Nel 2018 Zingaretti rivince le elezioni e D’Amato diventa assessore alla Sanità. Con la pandemia, nel 2020, il Lazio è tra le poche regioni in Italia a organizzare un piano di Covid Hospital tutto basato su ospedali pubblici. Spiccano però due eccezioni, su cui si concentra il fuoco di fila delle opposizioni. La prima è la clinica Columbus, adiacente al Policlinico Gemelli, sull’orlo del fallimento e poi risollevata dagli oltre 150 posti letto organizzati in tempi da record, che permettono alla struttura di beneficiare di rimborsi medi che superano i 120 euro al giorno a paziente. La seconda è l’Icc Casal Palocco, di proprietà del gruppo Gmv, con a capo l’imprenditore romagnolo Ettore Sansavini: la clinica non era accreditata al servizio sanitario regionale, ma D’Amato ordina la realizzazione di 98 posti letto, di cui 30 in terapia intensiva. Alle interrogazioni sui rimborsi totali assegnati alle due strutture con i fondi dell’emergenza, la Regione non ha mai risposto, ma D’Amato ha respinto le polemiche sventagliando i suoi successi: “Il tempo ci ha dato ragione, il Lazio ha rappresentato un modello per tutta l’Italia”.

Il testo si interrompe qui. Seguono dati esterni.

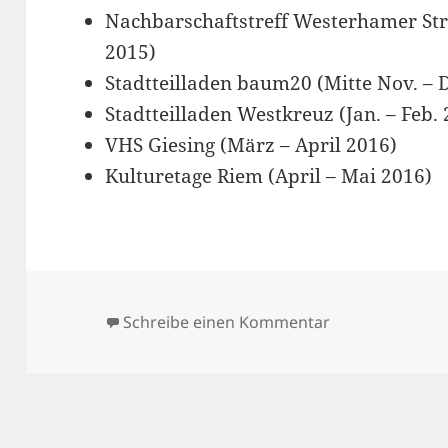
Nachbarschaftstreff Westerhamer Str.
2015)
Stadtteilladen baum20 (Mitte Nov. – 
Stadtteilladen Westkreuz (Jan. – Feb.
VHS Giesing (März – April 2016)
Kulturetage Riem (April – Mai 2016)
zu „gesund“ Au
Schreibe einen Kommentar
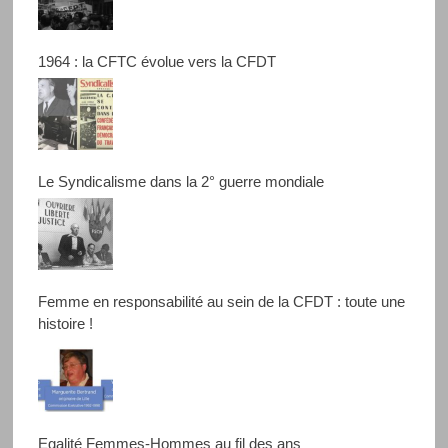
1964 : la CFTC évolue vers la CFDT
Le Syndicalisme dans la 2° guerre mondiale
Femme en responsabilité au sein de la CFDT : toute une
histoire !
Egalité Femmes-Hommes au fil des ans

Vero. L’emergenza Covid dà un’importante ribalta mediatica a D’Amato, che con lo Spallanzani lavora all’unisono su vari fronti: la sperimentazione dei tamponi salivari, i test rapidi, la gestione dei vaccini. Ogni scelta del Lazio anticipa di qualche giorno quelle dell’allora ministro Roberto Speranza. Solo su un punto il governo non segue Roma: la richiesta di sdoganare Sputnik V, il “vaccino di Putin”, in quel momento invocato anche da Angela Merkel. Siamo a inizio 2021. D’Amato organizza convegni con i professori russi dell’Istituto Gamaleya (in partnership con lo Spallanzani fino a inizio 2022), ma l’Ue blocca tutto. “Il mio intento era quello di reperire vaccini sul mercato quando se ne trovavano pochi”, commenterà più volte D’Amato. Che ribatte sempre: “Criticatemi come volete, ma non accusatemi di incoerenza”.